Should we boycott everything China? I vote no (for now) because it is unrealistic to ask someone just rendered unemployed by the coronavirus to spend way more on non-Chinese products.  I also think it too early to penalize foreign companies that make their products in China. A large part of my law firm’s business these days is helping foreign companies move their China manufacturing to another country and so I can tell you that this is never easy nor fast. See How to Move Your Manufacturing From China: Rule One, Be Careful. I can also tell you that nearly all our clients who manufacture in China want out of China and are doing what they can to try to that happen. They are cognizant of growing anger with China and how this has and will impact their businesses both within China and worldwide. China’s increasingly bad treatment of foreigners does not exactly make them want to stay either. Should we consciously try to choose products not made in China over those that are? I give a somewhat reluctant yes to this.

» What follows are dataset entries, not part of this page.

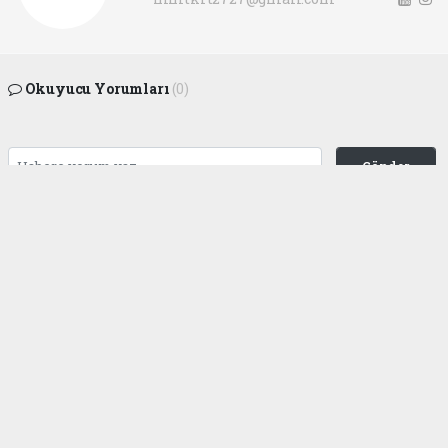
Okuyucu Yorumları
(0)
Gönder
Yorum yazarak Topluluk Kuralları’nı kabul etmiş bulunuyor ve
gaziantepgapgazetesi.com sitesine yaptığınız yorumunuzla ilgili doğrudan veya
dolaylı tüm sorumluluğu tek başınıza üstleniyorsunuz. Yazılan tüm yorumlardan
site yönetimi hiçbir şekilde sorumlu tutulamaz.
haber paketi
haber scripti
haber yazılımı
Tüm hakları saklı tutulmaktadır.Copyright 2026©
Haber Yazılımı:
Web Aksiyon ®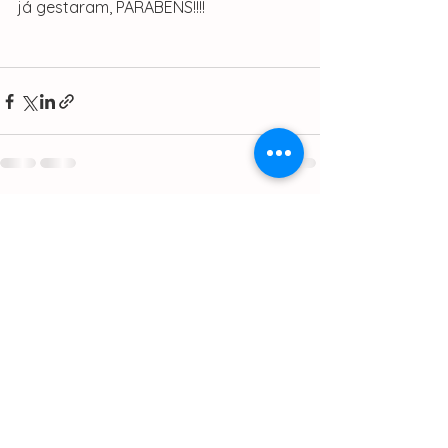
já gestaram, PARABÉNS!!!!
Ver tudo
Posts recentes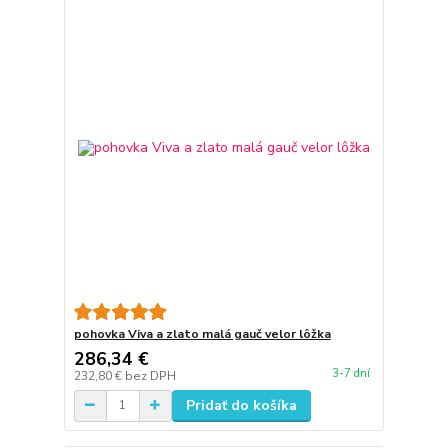
pohovka Viva a zlato malá gauč velor lôžka
286,34 €
3-7 dní
232,80 €
bez DPH
Pridať do košíka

Getting countries (like Japan, to which Sullivan cites above) to subsidize their companies leaving China is a good start, and there is increasing talk about the U.S doing something similar. Selective and gradual tariffs on goods that are being competitively made in countries other than China would be good too. Do we boycott the Beijing Winter Olympics? I lean towards this but I also remember how my law school friend, Rudy Chapa, never got to participate in the Olympics because of the 1980 boycott, and it pains me to penalize the athletes. A tourism boycott? I guess so.

So maybe that’s what conscious decoupling means; it’s a sort of crossing the river by feeling the stones or I know it when I see it sort of thing. It’s a “let’s discuss what we should do and start doing it” sort of thing. But that means we need to do that. So please chime in below with your comments, and let’s move this discussion along everywhere else as well. Let’s figure out how to consciously  decouple from China. Now.

NOTE: I know many will view my posting a picture of the Nazi Olympics above as inflammatory and so I feel some explanation of that choice is warranted.

I do not see the CCP as the equivalent of the Nazis. Not today, anyway.  But I do see the way the world has been responding to China as not too dissimilar from how it responded to Nazi Germany in 1936. The ten stages of genocide is widely considered as the best way to predict (and hopefully prevent) a genocide and I defy anyone to read about those ten stages and then claim China is not nearing a genocide in Xinjiang. Nearing a genocide does not mean a genocide will happen, but it does up the odds and it does mean that we need to be acting to try to prevent it.